WHAT IS BEING ASKED: The pictures must be left out, while the rest of the data is copied exactly.
_____
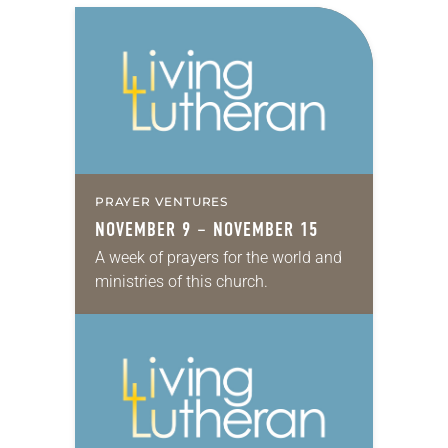
PRAYER VENTURES
NOVEMBER 9 – NOVEMBER 15
A week of prayers for the world and
ministries of this church.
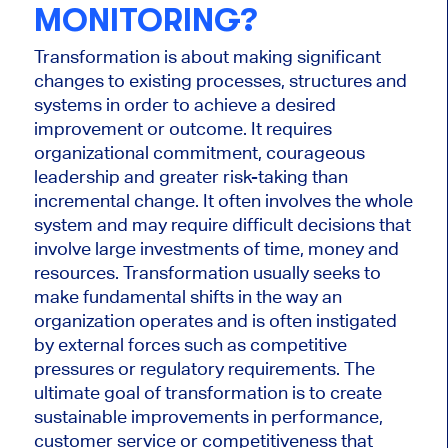
MONITORING?
Transformation is about making significant
changes to existing processes, structures and
systems in order to achieve a desired
improvement or outcome. It requires
organizational commitment, courageous
leadership and greater risk-taking than
incremental change. It often involves the whole
system and may require difficult decisions that
involve large investments of time, money and
resources. Transformation usually seeks to
make fundamental shifts in the way an
organization operates and is often instigated
by external forces such as competitive
pressures or regulatory requirements. The
ultimate goal of transformation is to create
sustainable improvements in performance,
customer service or competitiveness that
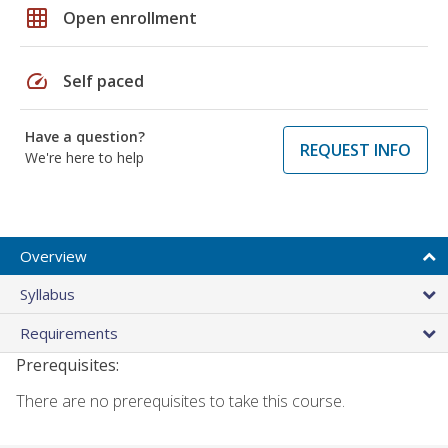
grid_on
Open enrollment
speed
Self paced
Have a question?
REQUEST INFO
We're here to help
Overview
Syllabus
Requirements
Prerequisites:
There are no prerequisites to take this course.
_____
RESULT:
PRAYER VENTURES
NOVEMBER 9 – NOVEMBER 15
A week of prayers for the world and
ministries of this church.
MONITORING?
Transformation is about making significant
changes to existing processes, structures and
systems in order to achieve a desired
improvement or outcome. It requires
organizational commitment, courageous
leadership and greater risk-taking than
incremental change. It often involves the whole
system and may require difficult decisions that
involve large investments of time, money and
resources. Transformation usually seeks to
make fundamental shifts in the way an
organization operates and is often instigated
by external forces such as competitive
pressures or regulatory requirements. The
ultimate goal of transformation is to create
sustainable improvements in performance,
customer service or competitiveness that
grid_on
Open enrollment
speed
Self paced
Have a question?
REQUEST INFO
We're here to help
Overview
Syllabus
Requirements
Prerequisites:
There are no prerequisites to take this course.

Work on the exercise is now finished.